Item 5.02 |
Departure of Directors or Certain Officers; Election of Directors; Appointment of Certain Officers; Compensatory Arrangements of Certain Officers. |
On December 17, 2024, Sonida Senior Living, Inc. (the “Company”) entered into an amended and restated executive employment agreement (the “Amended Employment Agreement”) with Brandon M. Ribar, the Company’s President and Chief Executive Officer. The Amended Employment Agreement amends and restates Mr. Ribar’s existing executive employment agreement with the Company, dated September 10, 2019, as amended by that certain amendment, effective as of September 2, 2022 (the “Prior Employment Agreement”).
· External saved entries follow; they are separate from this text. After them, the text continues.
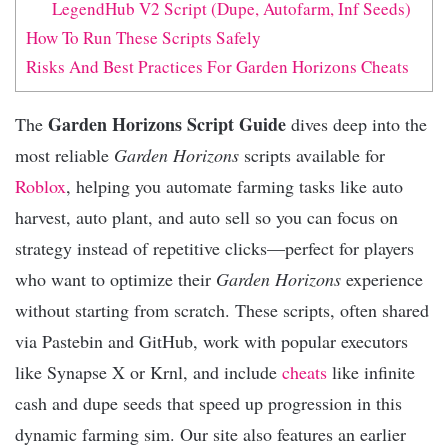
LegendHub V2 Script (Dupe, Autofarm, Inf Seeds)
How To Run These Scripts Safely
Risks And Best Practices For Garden Horizons Cheats
Garden Horizons Script Guide
The
dives deep into the
most reliable
Garden Horizons
scripts available for
Roblox
, helping you automate farming tasks like auto
harvest, auto plant, and auto sell so you can focus on
strategy instead of repetitive clicks—perfect for players
who want to optimize their
Garden Horizons
experience
without starting from scratch. These scripts, often shared
via Pastebin and GitHub, work with popular executors
like Synapse X or Krnl, and include
cheats
like infinite
cash and dupe seeds that speed up progression in this
dynamic farming sim. Our site also features an earlier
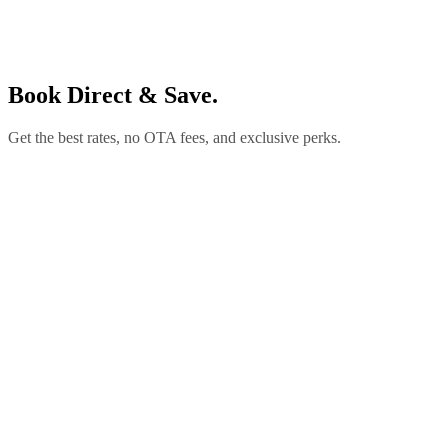
Book Direct & Save.
Get the best rates, no OTA fees, and exclusive perks.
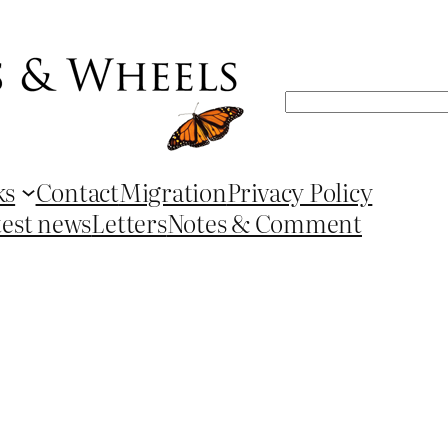
Search
ks
Contact
Migration
Privacy Policy
test news
Letters
Notes & Comment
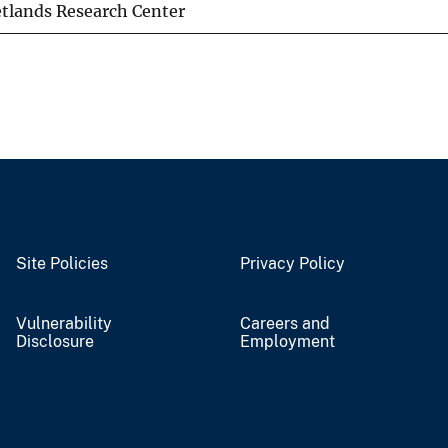
tlands Research Center
Site Policies
Privacy Policy
Vulnerability
Careers and
Disclosure
Employment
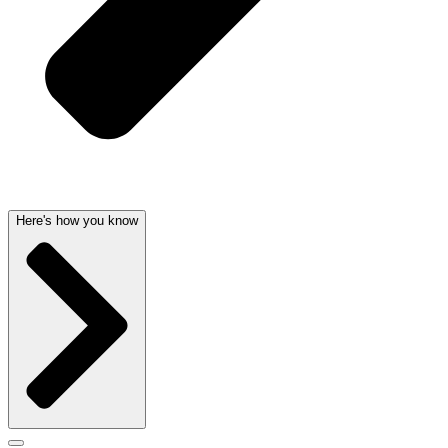
Here's how you know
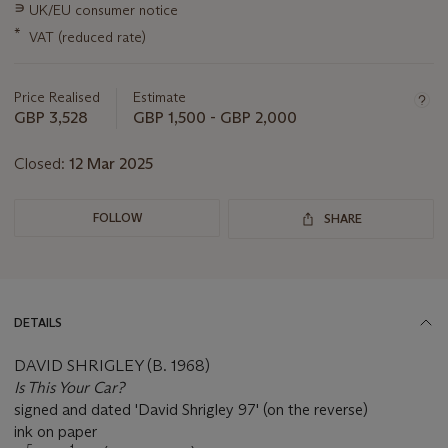
this
∍
UK/EU consumer notice
lot
*
VAT (reduced rate)
Price Realised
Estimate
GBP 3,528
GBP 1,500 - GBP 2,000
Closed:
12 Mar 2025
FOLLOW
SHARE
DETAILS
DAVID SHRIGLEY (B. 1968)
Is This Your Car?
signed and dated 'David Shrigley 97' (on the reverse)
ink on paper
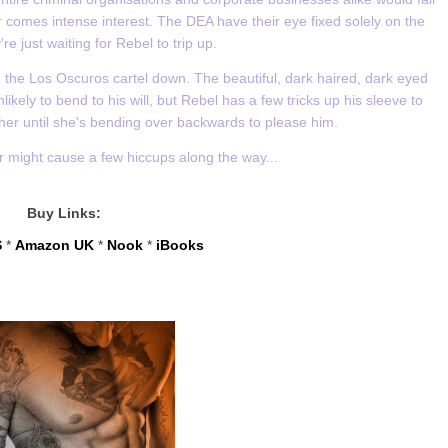
 comes intense interest. The DEA have their eye fixed solely on the
re just waiting for Rebel to trip up.
ng the Los Oscuros cartel down. The beautiful, dark haired, dark eyed
kely to bend to his will, but Rebel has a few tricks up his sleeve to
her until she's bending over backwards to please him.
er might cause a few hiccups along the way...
Buy Links:
S
*
Amazon UK
*
Nook
*
iBooks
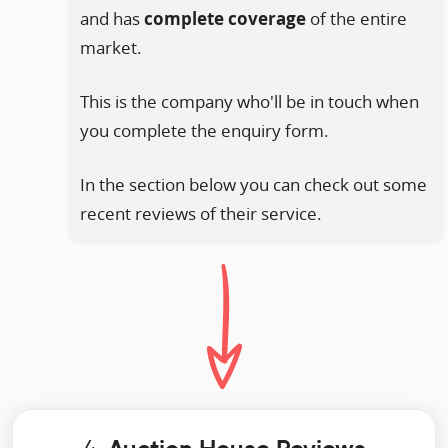
and has
complete coverage
of the entire
market.
This is the company who'll be in touch when
you complete the enquiry form.
In the section below you can check out some
recent reviews of their service.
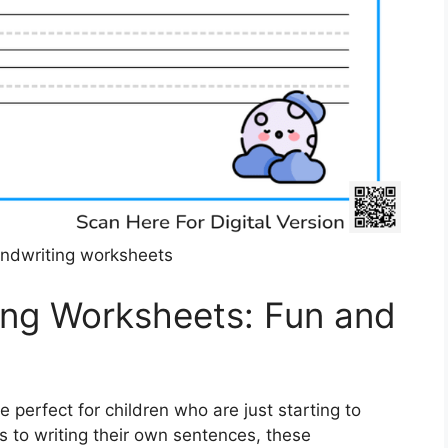
ndwriting worksheets
ing Worksheets: Fun and
perfect for children who are just starting to
rs to writing their own sentences, these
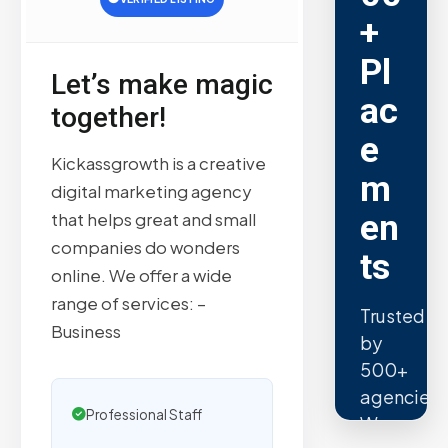
+
Pl
Let’s make magic
ac
together!
e
Kickassgrowth is a creative
m
digital marketing agency
en
that helps great and small
companies do wonders
ts
online. We offer a wide
range of services: –
Trusted
Business
by
500+
agencies.
Professional Staff
We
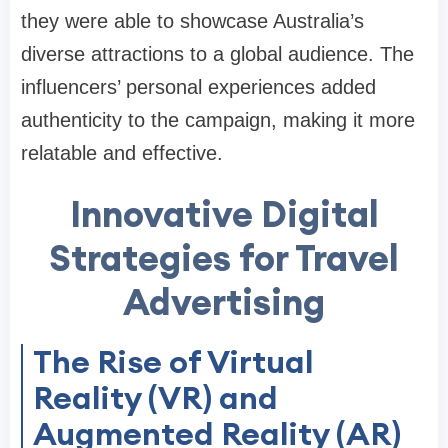
they were able to showcase Australia’s
diverse attractions to a global audience. The
influencers’ personal experiences added
authenticity to the campaign, making it more
relatable and effective.
Innovative Digital
Strategies for Travel
Advertising
The Rise of Virtual
Reality (VR) and
Augmented Reality (AR)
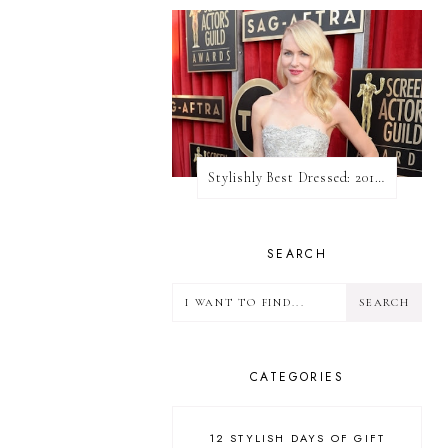
Stylishly Best Dressed: 2013 SAG Awards
SEARCH
CATEGORIES
12 STYLISH DAYS OF GIFT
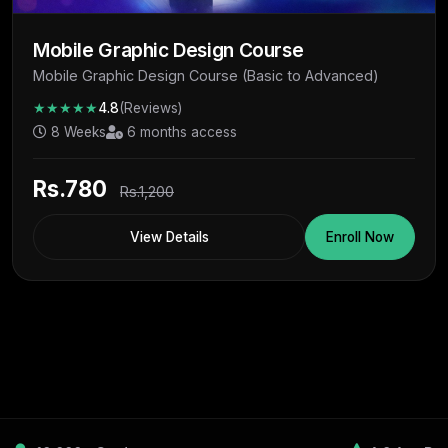
Mobile Graphic Design Course
Mobile Graphic Design Course (Basic to Advanced)
★★★★★
4.8
(Reviews)
8 Weeks
6 months access
Rs.780
Rs.1,200
View Details
Enroll Now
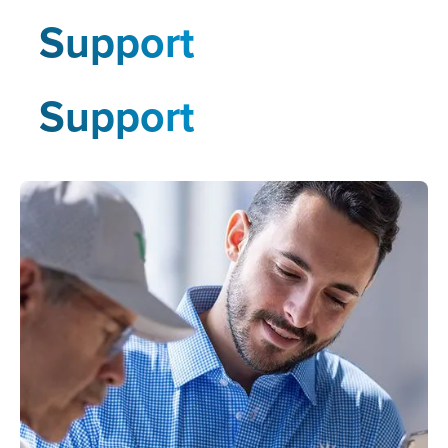
Support
Support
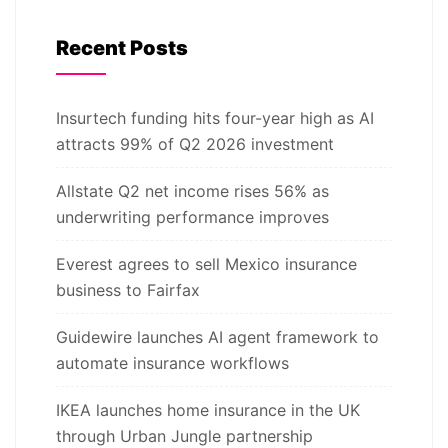
Recent Posts
Insurtech funding hits four-year high as AI
attracts 99% of Q2 2026 investment
Allstate Q2 net income rises 56% as
underwriting performance improves
Everest agrees to sell Mexico insurance
business to Fairfax
Guidewire launches AI agent framework to
automate insurance workflows
IKEA launches home insurance in the UK
through Urban Jungle partnership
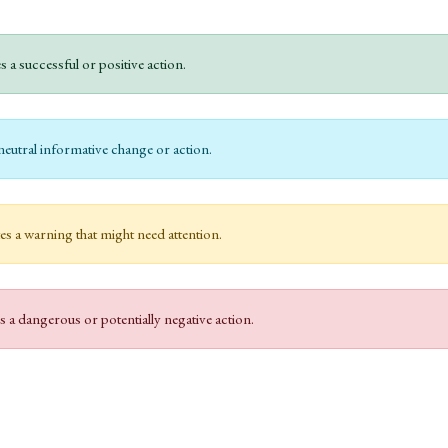
s a successful or positive action.
neutral informative change or action.
es a warning that might need attention.
s a dangerous or potentially negative action.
The Amended Employment Agreement modifies the Prior Employment Agreement by:
(a) increasing Mr. Ribar’s base salary to no less than $550,000 (from his current base salary of $474,778) and increasing Mr. Ribar’s annual target bonus opportunity to 85% of his base salary (from 75% of his base salary) in each case, effective as of January 1, 2025;
(b) increasing Mr. Ribar’s post-termination non-compete period to 18 months (from 12 months);
(c) defining “Cause” to also include Mr. Ribar’s (i) willful breach of any material employment policy of the Company, (ii) material breach of a covenant, representation, warranty or obligation under the Amended Employment Agreement, or (iii) material failure to perform his job duties, or failure to follow or comply with the lawful and reasonable directives of the Board, after he has been informed, in writing, of such performance issues and given a cure period of 30 days;
(d) providing that if Mr. Ribar’s employment is terminated by the Company without “Cause” or by Mr. Ribar for “Good Reason,” in each case, prior to or more than 12 months following a Change in Control (as defined in the Amended Employment Agreement), Mr. Ribar will be entitled to receive (i) a separation allowance, payable in equal installments over an 18 month period, equal to 1.5 times the sum of Mr. Ribar’s then base salary and target bonus opportunity, (ii) any annual incentive bonuses earned but not yet paid, (iii) a pro-rated annual incentive bonus for the fiscal year in which employment termination occurs (based on actual performance achieved for such fiscal year), (iv) medical, dental, disability and life insurance coverage until the earlier of 18 months after the date of termination or the date Mr. Ribar becomes eligible to be covered by comparable benefits by another employer, (v) the accelerated vesting of a portion of any unvested time-based equity award granted to Mr. Ribar (based on the number of shares that would have vested per the applicable award agreement as of the one year anniversary of the termination date had Mr. Ribar remained continuously employed by the Company through such date), (vi) prorated vesting of any unvested, outstanding annual performance-based equity award for which the performance period is scheduled to end within 12 months of Mr. Ribar’s termination date, based on actual performance results, and (vii) prorated vesting of any unvested, outstanding shareholder alignment equity award, based on the date of achievement of the applicable stock price performance milestone; and
(e) making certain other administrative and conforming changes.